L’évolution du marché du vin a conduit, comme nous l’avons vu dans un article précédent (1ère partie et 2ème partie), à un processus d’uniformisation du goût du vin. Il y a deux aspects importants à celui-ci.


Le premier est technique. En effet, si une partie considérable de la production de vin était mauvaise, ce n’était pas tant dû à la mauvaise qualité des terroirs qu’à l’utilisation de techniques douteuses. Il était ainsi pratique courante de presser et de faire fermenter les raisins dans les mêmes tonneaux. Du coup, les saveurs de raisins de bonne et de mauvaise qualité se mélangeaient. Il était aussi courant d’utiliser toutes sortes d’additifs pour rendre un vin buvable sans que pour autant il ne soit vraiment possible de combattre les effets d’un vin trop jeune ou de qualité trop médiocre.


C’est l’œnologue français Émile Peynaud qui identifiera les principaux problèmes des techniques utilisées dans la production de vin. Dès lors, il sera la force motrice de l’uniformisation des bonnes pratiques dans la production viticole. Cette uniformisation se développa tout d’abord en France, mais elle se diffusera ensuite dans le reste du monde via les partisans des méthodes Peynaud tels que Michel Rolland et les œnologues australiens qui ont vite adopté les dernières innovations viticoles.


Le deuxième aspect de l’homogénéisation du vin est souvent incompris de ses détracteurs. Ainsi, si le goût du vin a eu tendance à s’uniformiser dans le monde, c’est parce que ce sont souvent des œnologues français qui se sont vus proposer d’améliorer des vignobles dans le monde entier. Ils y ont naturellement leur empreinte. Celle-ci a d’ailleurs souvent été appréciée et recherchée par la demande mondiale dans les années 1980 et 1990.


Il est vrai que les questions de goût sont toujours assujetties à d’interminables débats, mais il ne faut pas oublier que ce processus de diffusion des techniques (et des goûts avec elle a permis d’améliorer la qualité de nombreux vignobles et de leur produit final.


Les propriétés viticoles appartenant ou dirigées par des français sont nombreuses à l’étranger. En Argentine et au Chili, elles représentent pas moins de 50% des producteurs de vins fins. L’amélioration des techniques a justement permis aux vins du Nouveau Monde de pouvoir entrer en force sur le marché international, et ainsi de mettre à pied d’égalité avec de bons vignobles français, certains vignobles espagnols et italiens.
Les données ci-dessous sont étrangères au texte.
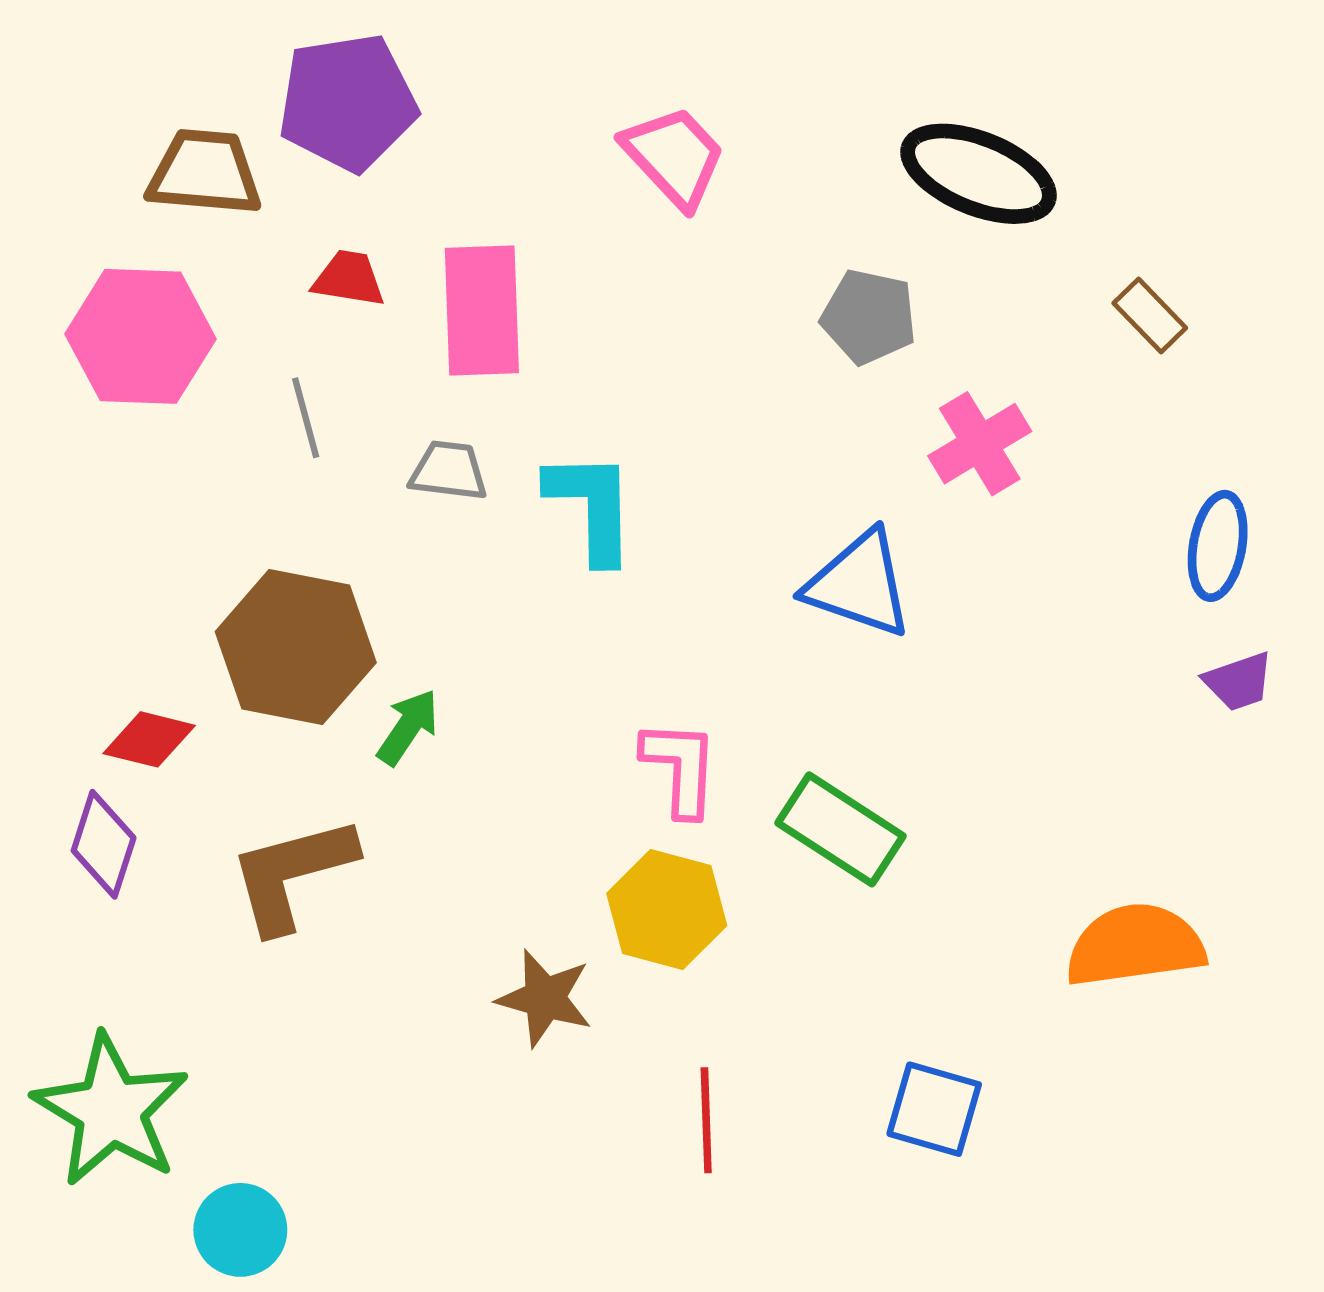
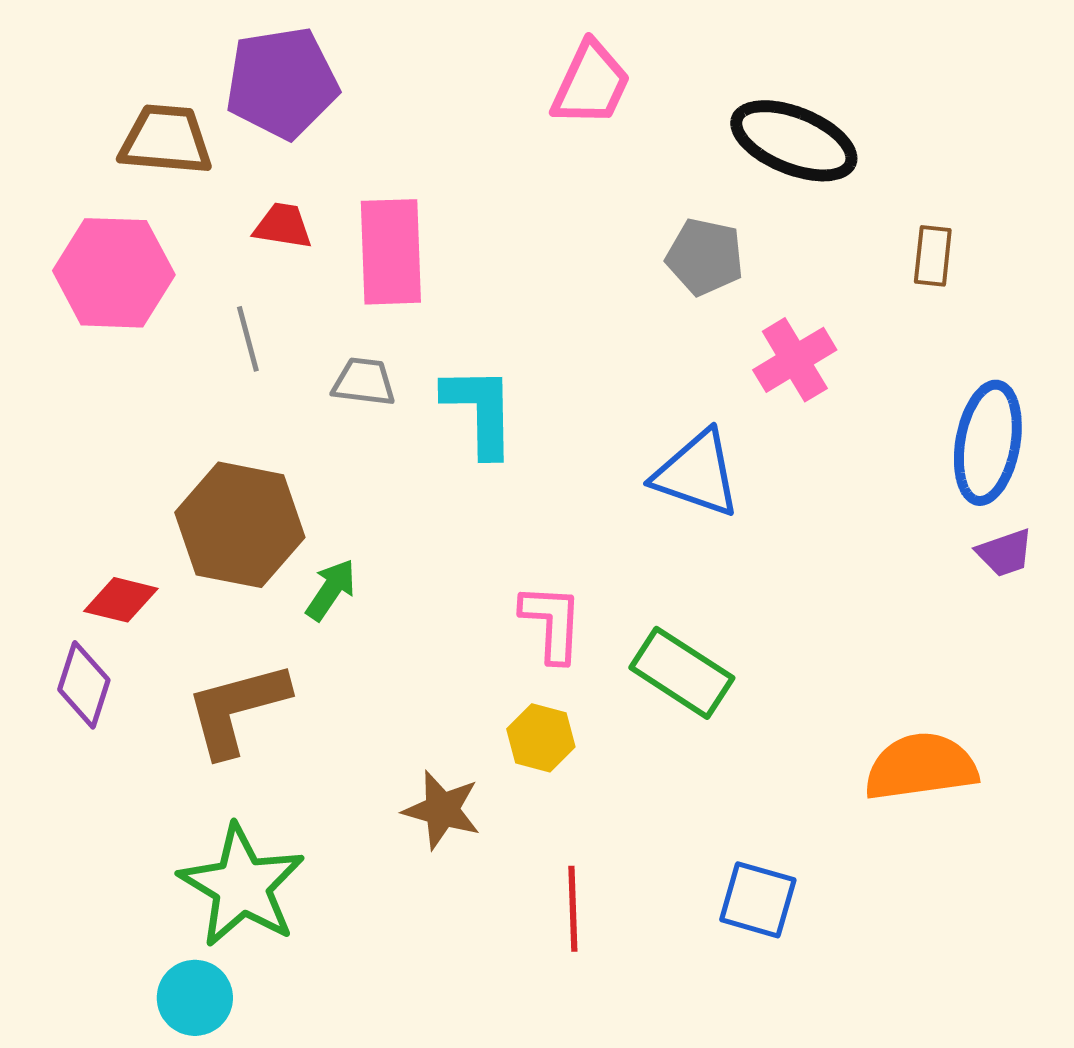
pink trapezoid: (674, 157) -> (591, 84), moved, turned 68
brown rectangle: (1150, 315) -> (933, 256), turned 50
blue ellipse: (1218, 546) -> (988, 443), size x1.4
yellow hexagon: (667, 910) -> (541, 738), size x0.7
green star: (111, 1110) -> (242, 886), moved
Le développement du vin et sa plus grande sophistication a aussi suscité l’émergence de critiques de vins, ce qui a eu un impact supplémentaire sur l’homogénéisation du goût du vin. Le critique Robert Parker a sans doute joué un rôle crucial dans celle-ci. Si les critiques de vin se limitaient auparavant à décrire les différents châteaux et terroirs, Parker ira plus loin grâce à un système de notation accessible à la compréhension de tous les consommateurs.


Les avis de Parker associés à l’adoption à grande échelle des techniques des œnologues français ont favorisé le goût pour les cépages français tels que le Cabernet Sauvignon, la Syrah, le Pinot Noir, le Chardonnay, et le Merlot, entre autres, an détriment des autres cépages et mélanges régionaux. Un autre effet de cette association est la prépondérance dans le vin aujourd’hui du style tannique de certains Bordeaux – les préférés de Parker et Rolland.
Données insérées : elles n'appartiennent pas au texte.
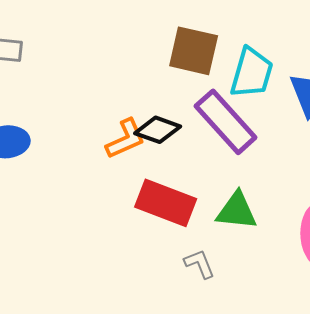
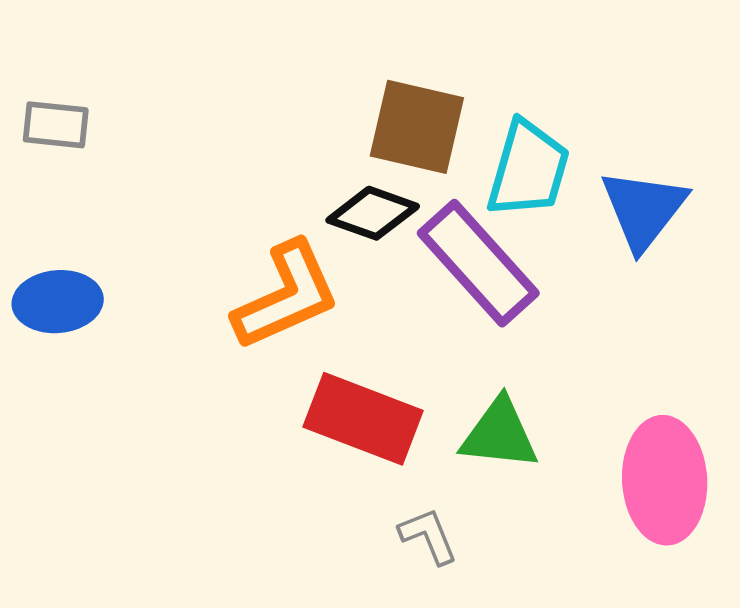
black diamond: (158, 130) -> (373, 213), moved
orange L-shape: (126, 139) -> (286, 296), size x1.4

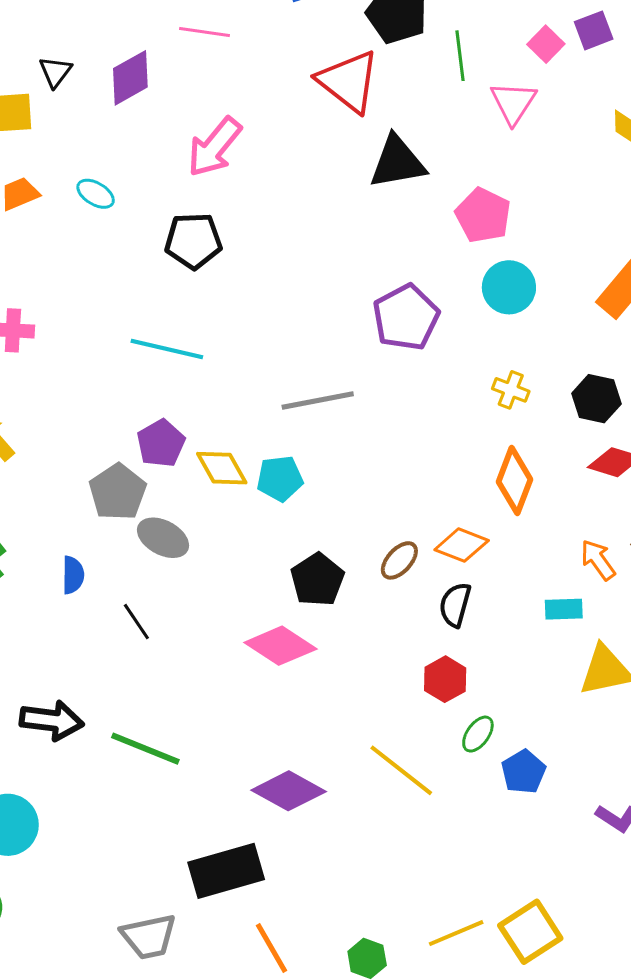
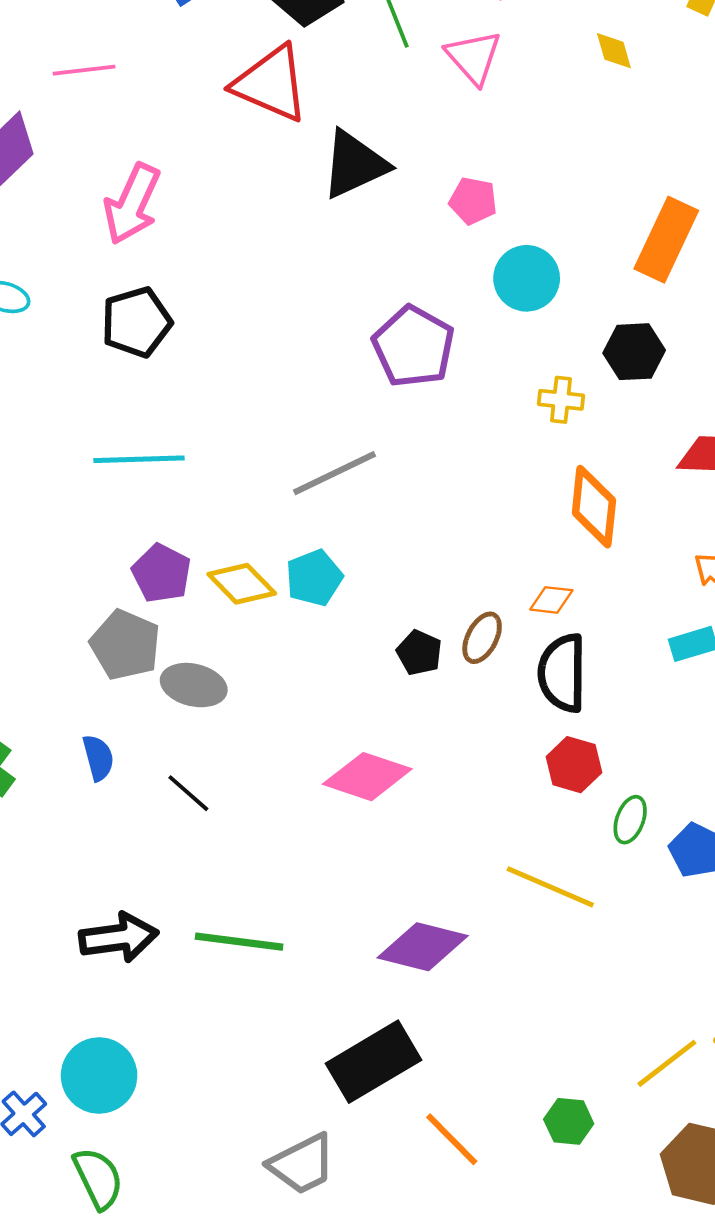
pink pentagon: (483, 215) -> (473, 201), size x0.7
black hexagon: (596, 399) -> (634, 352), moved
orange diamond: (462, 545) -> (551, 600), size x0.7
black pentagon: (317, 580) -> (419, 653), moved, size x0.7
black semicircle: (455, 605) -> (562, 673), size x1.4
Faut-il le regretter et accuser ces évolutions de banaliser le goût du vin ?


Rappelons tout d’abord qu’une  critique gastronomique reste toujours marquée par les impressions gustatives de son auteur. C’est un facteur que tout amateur néophyte de vins doit prendre en compte.


Ensuite, l’homogénéisation des styles de vin a le grand avantage de « garantir » une certaine constance pour le consommateur lambda là où il se trouve.
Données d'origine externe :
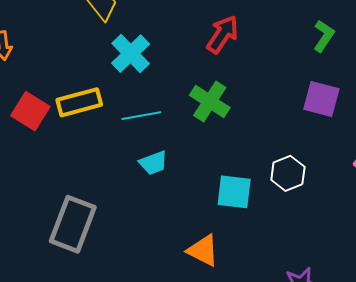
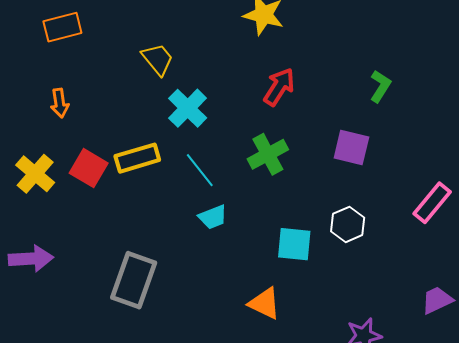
purple square: (321, 99) -> (351, 148), moved
green cross: (210, 101) -> (268, 154), turned 30
cyan line: (141, 116) -> (200, 170), turned 63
Son point faible est aussi ce qui va susciter une nouvelle évolution de la part des producteurs, à savoir qu’elle ennuie  un nombre croissant de connaisseurs. En effet, l’amélioration de la qualité des vins, associée à des prix relativement accessibles a attiré un nombre croissant de nouveaux amateurs de vin. Or,  bon nombre de ces néophytes se sont épris du vin et désirent en découvrir plus. Ils ne veulent en aucun cas limiter leurs dégustations à des cépages internationaux qui copient un style bordelais finalement éloigné des meilleurs Bordeaux.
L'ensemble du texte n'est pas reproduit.